To account for the high correlations among metabolites and develop a multi-metabolite profile score for mortality, we used elastic net penalized Cox regression with a training-testing approach57. Participants were randomized to either the training set or the testing set in a 7 to 3 fashion. The elastic net model was first built in the training set within a 10-fold cross-validation framework and was then applied to the testing set to calculate the multi-metabolite profile score. The metabolite profile score was calculated as the weighted sum of the selected metabolites with weights equal to the elastic net regression coefficients. The score in the training set was obtained using a leave-one-out approach to avoid overfitting. We then examined the association between the metabolite score and mortality by multivariable Cox regression using combined data from the training set and testing set.

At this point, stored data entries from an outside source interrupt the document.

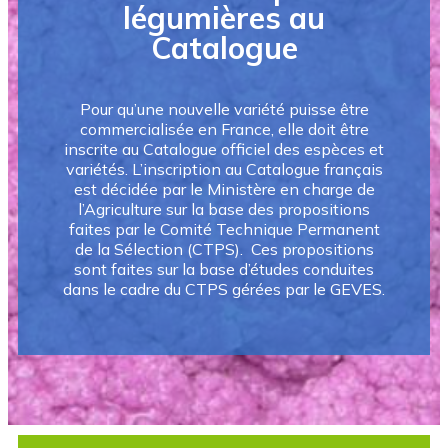
légumières au
Catalogue
Pour qu’une nouvelle variété puisse être
commercialisée en France, elle doit être
inscrite au Catalogue officiel des espèces et
variétés. L’inscription au Catalogue français
est décidée par le Ministère en charge de
l’Agriculture sur la base des propositions
faites par le Comité Technique Permanent
de la Sélection (CTPS). Ces propositions
sont faites sur la base d’études conduites
dans le cadre du CTPS gérées par le GEVES.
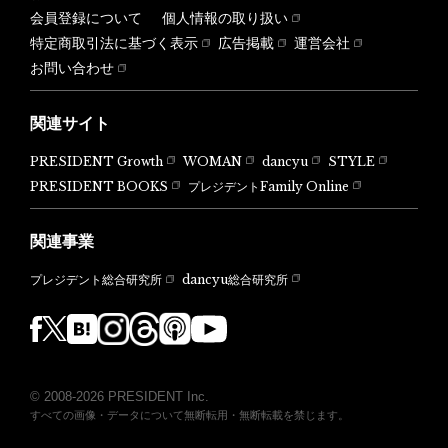
会員登録について
個人情報の取り扱い
特定商取引法に基づく表示
広告掲載
運営会社
お問い合わせ
関連サイト
PRESIDENT Growth
WOMAN
dancyu
STYLE
PRESIDENT BOOKS
プレジデントFamily Online
関連事業
dancyu総合研究所
プレジデント総合研究所
© 2008-2026 PRESIDENT Inc.
すべての画像・データについて無断転用・無断転載を禁じます。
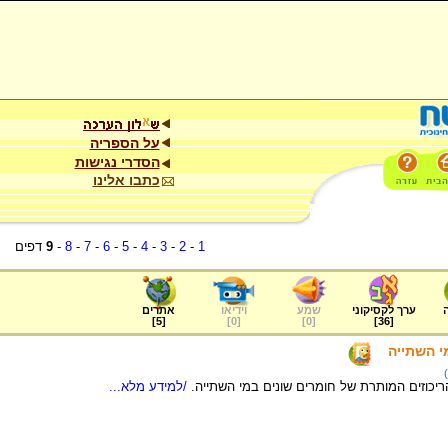
על הספריה
הסדרי נגישות
כתבו אלינו
1
-
2
-
3
-
4
-
5
-
6
-
7
-
8
-
9
דפים
ערך לקסיקוני
שמע
וידיאו
אתרים
]
5
[
]
0
[
]
0
[
]
36
[
י השתייה
כוזים המותרת של חומרים שונים במי השתייה.
/למידע מלא...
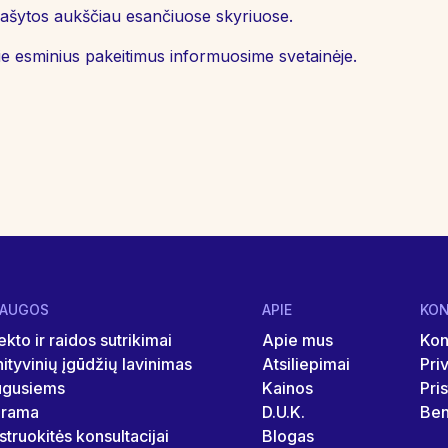
rašytos aukščiau esančiuose skyriuose.
pie esminius pakeitimus informuosime svetainėje.
LAUGOS
APIE
KON
ekto ir raidos sutrikimai
Apie mus
Kon
ityvinių įgūdžių lavinimas
Atsiliepimai
Pri
ugusiems
Kainos
Pri
grama
D.U.K.
Ben
struokitės konsultacijai
Blogas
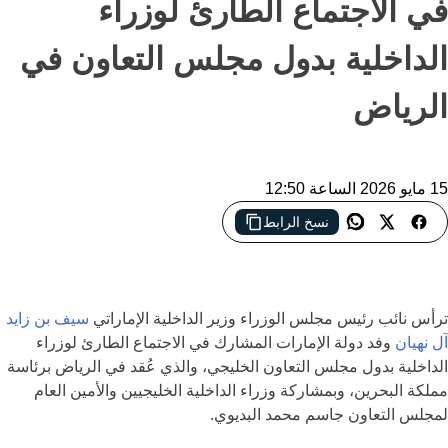
في الاجتماع الطارئ لوزراء
الداخلية بدول مجلس التعاون في
الرياض
15 مايو 2026 الساعة 12:50
نسخ الرابط
الإمارات تؤكد من الرياض أن أمن الخليج منظومة واحدة وترفض أي
تهديد يستهدف استقرار دول المجلس
ترأس نائب رئيس مجلس الوزراء وزير الداخلية الإماراتي
سيف بن زايد
آل نهيان
وفد دولة الإمارات المشارك في الاجتماع الطارئ لوزراء
الداخلية بدول مجلس التعاون الخليجي، والذي عُقد في
الرياض
برئاسة
مملكة البحرين، وبمشاركة وزراء الداخلية الخليجيين والأمين العام
لمجلس التعاون
جاسم محمد البديوي
.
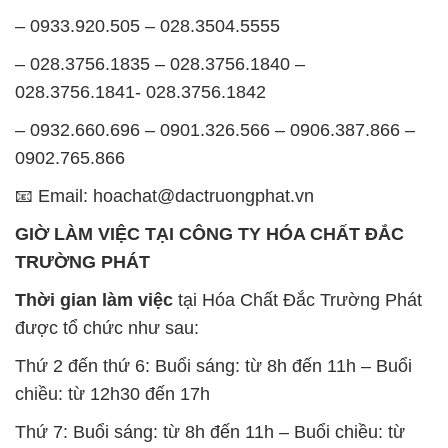
– 0933.920.505 – 028.3504.5555
– 028.3756.1835 – 028.3756.1840 –
028.3756.1841- 028.3756.1842
– 0932.660.696 – 0901.326.566 – 0906.387.866 –
0902.765.866
📧 Email: hoachat@dactruongphat.vn
GIỜ LÀM VIỆC TẠI CÔNG TY HÓA CHẤT ĐẮC
TRƯỜNG PHÁT
Thời gian làm việc
tại Hóa Chất Đắc Trường Phát
được tổ chức như sau:
Thứ 2 đến thứ 6: Buổi sáng: từ 8h đến 11h – Buổi
chiều: từ 12h30 đến 17h
Thứ 7: Buổi sáng: từ 8h đến 11h – Buổi chiều: từ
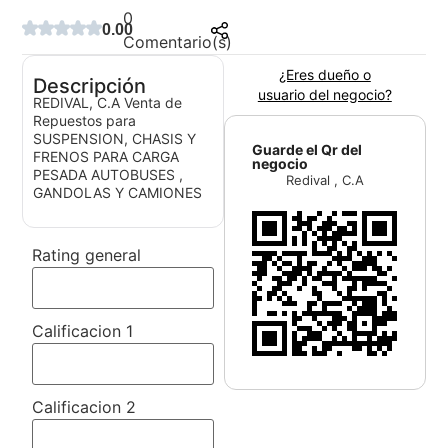
0
0.00
Comentario(s)
¿Eres dueño o
Descripción
usuario del negocio?
REDIVAL, C.A Venta de
Repuestos para
SUSPENSION, CHASIS Y
Guarde el Qr del
FRENOS PARA CARGA
negocio
PESADA AUTOBUSES ,
Redival , C.A
GANDOLAS Y CAMIONES
Rating general
Calificacion 1
Calificacion 2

The associations between individual metabolites and longevity were evaluated by logistic regression with the same covariable adjustment as mortality. We also conducted a subgroup analysis by sex and sensitivity analysis for men by using 80 years instead of 85 years as the threshold due to the shorter life expectancy in men. The associations of knowledge-based metabolite groups, data-derived metabolite modules, and the multi-metabolite profile score with longevity were assessed as well. In the external replication dataset (PREDIMED Study) for all-cause and cardiovascular mortality, we conducted Cox regression analysis for available individual metabolites and the multi-metabolite profile score, stratified by recruitment center and intervention group and adjusted for age (continuous), sex (male or female), BMI (continuous), smoking status (current, past, or never), physical activity (continuous), baseline diabetes (yes or no), hypertension (yes or no), antihypertensive medication use (yes or no), hypercholesterolemia (yes or no), lipid-lowering medication use (yes or no), total energy intake (continuous), alcohol intake (continuous), and Mediterranean Diet Adherence Screener (MEDAS, a measure of overall diet quality in PREDIMED ranging from 0–14) (continuous). All statistical tests were two-sided. To account for multiple comparisons, we used the Benjamini–Hochberg procedure58 and controlled the false discovery rate (FDR) < 5%. All analyses were performed in R version 4.1.0. The main R packages used were ‘missRanger 2.1.5’ for random forest imputation, ‘survival 3.4-0’ for Cox regression, ‘fgsea 1.23.2’ for MSEA, ‘WGCNA 1.71’ for metabolite module derivation, and ‘glmnet 4.1-4’ for elastic net regression.